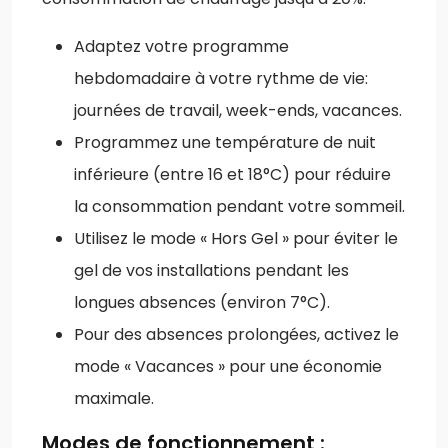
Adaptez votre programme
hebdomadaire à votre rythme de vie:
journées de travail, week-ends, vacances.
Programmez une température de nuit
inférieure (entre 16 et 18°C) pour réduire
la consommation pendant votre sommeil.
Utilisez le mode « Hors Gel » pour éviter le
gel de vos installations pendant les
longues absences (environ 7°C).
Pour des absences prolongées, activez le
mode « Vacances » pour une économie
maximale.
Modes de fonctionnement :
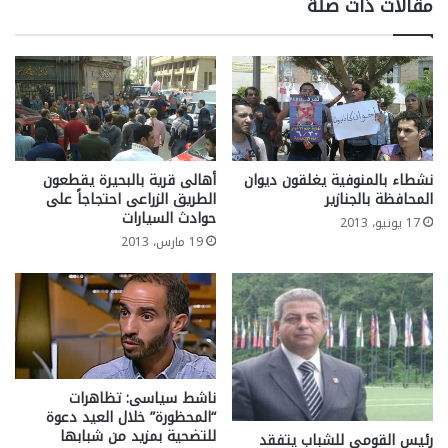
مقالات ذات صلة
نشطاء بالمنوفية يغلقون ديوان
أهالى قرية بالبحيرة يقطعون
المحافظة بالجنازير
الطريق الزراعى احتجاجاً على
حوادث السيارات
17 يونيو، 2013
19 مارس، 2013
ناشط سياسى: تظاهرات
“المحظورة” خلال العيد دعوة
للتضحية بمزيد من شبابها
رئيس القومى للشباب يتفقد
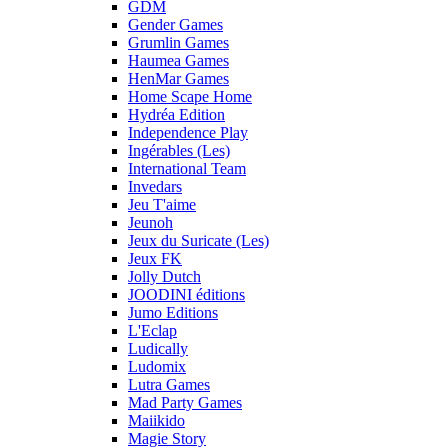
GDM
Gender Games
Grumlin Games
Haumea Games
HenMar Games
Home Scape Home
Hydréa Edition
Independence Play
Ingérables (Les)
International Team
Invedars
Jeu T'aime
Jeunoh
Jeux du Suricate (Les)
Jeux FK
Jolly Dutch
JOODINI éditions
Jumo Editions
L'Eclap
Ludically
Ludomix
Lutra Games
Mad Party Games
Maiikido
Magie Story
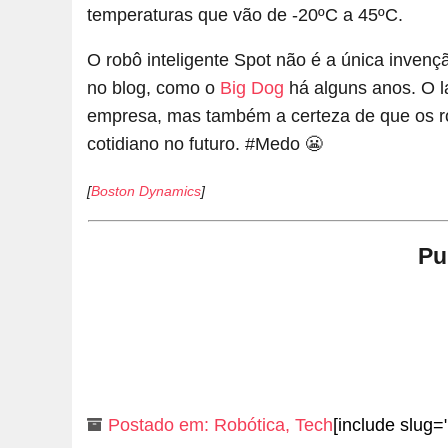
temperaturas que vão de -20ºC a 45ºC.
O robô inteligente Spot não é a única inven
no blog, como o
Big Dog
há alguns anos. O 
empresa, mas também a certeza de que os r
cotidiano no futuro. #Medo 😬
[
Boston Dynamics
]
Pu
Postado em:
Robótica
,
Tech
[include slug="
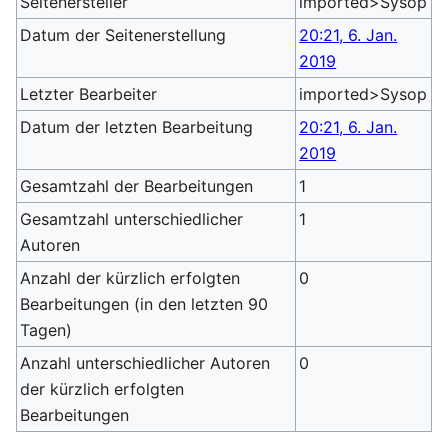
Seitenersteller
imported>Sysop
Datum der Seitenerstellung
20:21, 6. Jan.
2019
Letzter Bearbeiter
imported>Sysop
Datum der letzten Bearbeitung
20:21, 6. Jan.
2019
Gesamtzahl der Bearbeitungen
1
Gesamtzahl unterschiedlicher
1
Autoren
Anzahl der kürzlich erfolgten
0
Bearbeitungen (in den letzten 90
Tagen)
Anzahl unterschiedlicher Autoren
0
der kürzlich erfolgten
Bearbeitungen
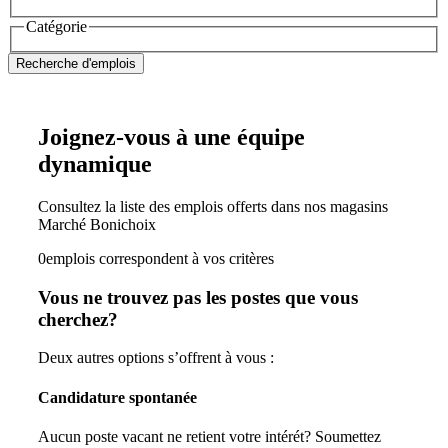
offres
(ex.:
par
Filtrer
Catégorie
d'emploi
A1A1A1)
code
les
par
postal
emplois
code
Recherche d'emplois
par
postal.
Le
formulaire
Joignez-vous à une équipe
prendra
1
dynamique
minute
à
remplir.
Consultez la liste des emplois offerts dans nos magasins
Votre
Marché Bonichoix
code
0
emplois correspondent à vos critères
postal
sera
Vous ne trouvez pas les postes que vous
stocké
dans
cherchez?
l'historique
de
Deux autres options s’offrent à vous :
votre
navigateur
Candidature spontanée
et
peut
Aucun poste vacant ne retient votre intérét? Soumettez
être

◆ Exercise description: The data above must be written out again word for word, without its pictures.

◆ Output of the exercise:
Adaptez votre programme
hebdomadaire à votre rythme de vie:
journées de travail, week-ends, vacances.
Programmez une température de nuit
inférieure (entre 16 et 18°C) pour réduire
la consommation pendant votre sommeil.
Utilisez le mode « Hors Gel » pour éviter le
gel de vos installations pendant les
longues absences (environ 7°C).
Pour des absences prolongées, activez le
mode « Vacances » pour une économie
maximale.
Modes de fonctionnement :
مقالات ذات صلة
نشطاء بالمنوفية يغلقون ديوان
أهالى قرية بالبحيرة يقطعون
المحافظة بالجنازير
الطريق الزراعى احتجاجاً على
حوادث السيارات
17 يونيو، 2013
19 مارس، 2013
ناشط سياسى: تظاهرات
“المحظورة” خلال العيد دعوة
للتضحية بمزيد من شبابها
رئيس القومى للشباب يتفقد
GDM
Gender Games
Grumlin Games
Haumea Games
HenMar Games
Home Scape Home
Hydréa Edition
Independence Play
Ingérables (Les)
International Team
Invedars
Jeu T'aime
Jeunoh
Jeux du Suricate (Les)
Jeux FK
Jolly Dutch
JOODINI éditions
Jumo Editions
L'Eclap
Ludically
Ludomix
Lutra Games
Mad Party Games
Maiikido
Magie Story
temperaturas que vão de -20ºC a 45ºC.
O robô inteligente Spot não é a única inven
no blog, como o
Big Dog
há alguns anos. O 
empresa, mas também a certeza de que os r
cotidiano no futuro. #Medo 😬
[
Boston Dynamics
]
Pu
Postado em:
Robótica
,
Tech
[include slug="
Seitenersteller
imported>Sysop
Datum der Seitenerstellung
20:21, 6. Jan.
2019
Letzter Bearbeiter
imported>Sysop
Datum der letzten Bearbeitung
20:21, 6. Jan.
2019
Gesamtzahl der Bearbeitungen
1
Gesamtzahl unterschiedlicher
1
Autoren
Anzahl der kürzlich erfolgten
0
Bearbeitungen (in den letzten 90
Tagen)
Anzahl unterschiedlicher Autoren
0
der kürzlich erfolgten
Bearbeitungen
offres
(ex.:
par
Filtrer
Catégorie
d'emploi
A1A1A1)
code
les
par
postal
emplois
code
Recherche d'emplois
par
postal.
Le
formulaire
Joignez-vous à une équipe
prendra
1
dynamique
minute
à
remplir.
Consultez la liste des emplois offerts dans nos magasins
Votre
Marché Bonichoix
code
0
emplois correspondent à vos critères
postal
sera
Vous ne trouvez pas les postes que vous
stocké
dans
cherchez?
l'historique
de
Deux autres options s’offrent à vous :
votre
navigateur
Candidature spontanée
et
peut
Aucun poste vacant ne retient votre intérét? Soumettez
être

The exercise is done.